# Webcam weiße Streifen?



## jilet81 (6. Mai 2010)

*Webcam weiße Streifen?*

hallo 
ich habe heute ein logitech c250 webcam gekauft 
neueste treiber 2 mal installiert

Problem
 weiße vertikale streifen im bild

ich denke das passiert wenn nicht genügend licht vorhanden ist, und hilft aber, nur manchmal  automatische Einstellungen deaktivieren .

frage 
1. ist das defekt oder normal ?
2. gibt es eine lösung?
3. wenn ich cam zurück sende, trage ich Versand kosten? (ebay)


----------



## Wannseesprinter (6. Mai 2010)

*AW: Webcam weiße Streifen?*

Moin jilet81,

dass bei nicht so guten Lichtverhältnissen Streifen bei der Wiedergabe einer Webcam auftreten, ist ein bekanntes Problem, wofür die Ursache meist beim Sensor liegt. "Minderwertige" Sensoren haben mehr bei geringem Licht zu kämpfen und können sogar ein mit vielen bunten Pixeln gestörtes Bild ausgeben.

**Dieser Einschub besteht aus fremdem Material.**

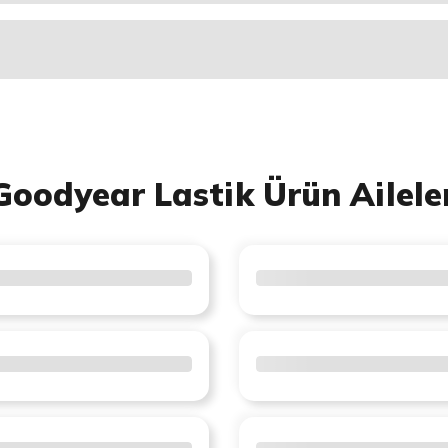
Goodyear Lastik Ürün Ailele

Es stellt sich allerdings die Frage, wie stark sich diese vertikale Streifenbildung bei dir äußert. Kannst du als kleine Hilfe ein Beispielfoto hier einbinden?

Nebenbei habe ich mal den Titel des Themas angepasst.

Grüße
Wannseesprinter


----------



## jilet81 (6. Mai 2010)

*AW: Webcam weiße Streifen?*

so seht ungefähr aus, manchmal bisschen mehr.



			Dieser Inhalt steht nur eingeloggten Mitgliedern zur Verfügung.
        


und bei 2. Bild brennt ein 60 Watt Glühbirne  1 Meter entfernt, da ist super Bild.



			Dieser Inhalt steht nur eingeloggten Mitgliedern zur Verfügung.
        


Deaktivierung automatische Einstellungen(bild3)hilft manchmal, aber nicht immer.



			Dieser Inhalt steht nur eingeloggten Mitgliedern zur Verfügung.
        



Ich denke auch Problem bei Sensor liegt aber, kann ich diese Sensor komplett deaktivieren, oder irgend einer Lösung. ich will das Ding nicht zurück schicken weil ich weises nicht wie das läuft (Versandkosten, Geld Rückerstattung)


----------



## Wannseesprinter (6. Mai 2010)

*AW: Webcam weiße Streifen?*

Ok, das Problem ist bei schwachem Licht doch schon sehr ausgeprägt. Wenn du den besagten Bildsensor deaktivierst, was eigentlich nur durch grobe Gewalt ginge, funktioniert die Kamera nicht mehr 

Schalte mal bitte die Restlichtverstärkung aus und schau in den Optionen, ob du irgendwo zwischen 50 und 60 Hz umschalten kannst. Testweise kannst du die automatischen Einstellungen verwenden. Als letzten Schritt würde ich dir empfehlen, dein Bild bei Skype oder MSN zu testen. Eventuell hat die aktuelle Software ein Problem. 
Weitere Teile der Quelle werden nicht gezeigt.